Em Candeias, havia somente um táxi. Aliás, antigamente, não se falava táxi. Era carro de praça e o motorista era chofer de praça. Esse táxi era do Edson Cordeiro, pai do Ailton Cordeiro. Edson era filho único. Seu pai, bem aquinhoado, teria lhe ajudado a se dar o luxo de dispensar o seu emprego na ferrovia, onde era o mais competente de todos os telegrafistas, pelo fato de ter sido transferido para a cidade de Lavras. Edson comprou um automóvel da marca norte-americana Ford e o colocou na praça. Ter um carro, naquele tempo, era um verdadeiro luxo. Logo, em Candeias, existia apenas um carro de praça que era coisa raríssima nas pequenas cidades.

Edson Cordeiro gostava muito de mim. Apesar de ser uma pessoa extremamente sistemática, eu não sei o porquê, mas, os nossos anjos da guarda se deram muito bem. Assim, em uma viagem que ele contratou para Belo Horizonte, quando foi levar um técnico que teria vindo a Candeias a fim de arrumar o transmissor de radio que existia na Igreja Matriz, ele me levou como caroneiro para lhe servir de companhia.

Esse convite foi o maior presente que eu poderia ter recebido de um amigo. Tomei um banho com sabonete Gessi, usei desodorante até no sovaco das pernas, lambuzei os cabelos de brilhantina Glostora e ensopei o pescoço com perfume Lancaster.

Na hora que entrei no carro, foi um cheiro só e já comecei a bancar o meu mico porque não sabia usar nem Glostora e nem Lancaster. Todavia, como o Edson e o passageiro não possuíam alergia, foram sentindo aquele cheiro misturado que não era nem de brilhantina e nem de perfume.

Eu nunca havia visto asfalto. Quando eu vi aquela rodovia asfaltada, eu já expressei a minha grande admiração como que podia existir uma estrada cimentada. Como se houvesse cimento! E quando eu admirava alguma coisa, eles riam e achavam bom. E eu pensava que estava abafando! Que ingenuidade!

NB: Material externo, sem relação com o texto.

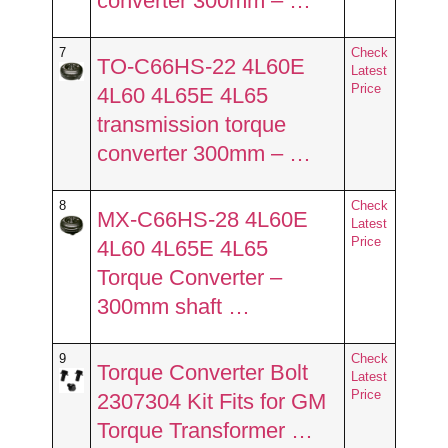
converter 300mm – …
7
Check
TO-C66HS-22 4L60E
Latest
Price
4L60 4L65E 4L65
transmission torque
converter 300mm – …
8
Check
MX-C66HS-28 4L60E
Latest
Price
4L60 4L65E 4L65
Torque Converter –
300mm shaft …
9
Check
Torque Converter Bolt
Latest
Price
2307304 Kit Fits for GM
Torque Transformer …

Mais à frente, nós estacionamos em uma parada, à beira da estrada, para tomarmos um café. Em um canto do restaurante, havia uma mulher fritando pastel e todo mundo dando preferência aos seus pasteis quentinhos que estavam sendo feitos na hora. Eu acho que eu nunca havia comido um pastel quente porque quando dei a primeira dentada aquele vapor me fez queimar a boca deixando-me de sentir o gosto de qualquer coisa que viesse a comer posteriormente.

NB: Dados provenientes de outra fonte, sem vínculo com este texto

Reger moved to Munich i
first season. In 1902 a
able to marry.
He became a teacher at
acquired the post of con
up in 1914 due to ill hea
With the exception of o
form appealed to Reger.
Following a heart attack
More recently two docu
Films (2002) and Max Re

Chegamos a Belo Horizonte. Eu parecia um frango de granja em um galinheiro de galinha índia. Tudo para mim era novidade. Como estava assustado! Após deixar o passageiro no seu destino, o Edson estacionou o carro, no centro da cidade, e fomos até a Galeria do Ouvidor. Aí, então, foi o meu martírio. Depois que desci do carro, em meio aquele movimento todo, eu fiquei transtornado. Na hora de atravessar a rua, o Edson ficava de olho em mim até que entramos na tal Galeria do Ouvidor e paramos em frente a uma escada rolante. Então, ele me disse: você vai à frente porque pode ser perigoso. E eu, meio tonto, consegui agarrar no corre mão. Afinal, eu estava mais assustado do que antes. Ver uma escada subir!? Isso seria coisa de outro mundo! Onde eu poderia ter visto ou, simplesmente, ter pensado nisso antes. Aquilo seria assunto para um mês quando eu voltasse para Candeias. Um corre mão onde a mão não corre. Um degrau que sobe ao invés das pernas. Nem meus pais teriam visto uma coisa tão estranha.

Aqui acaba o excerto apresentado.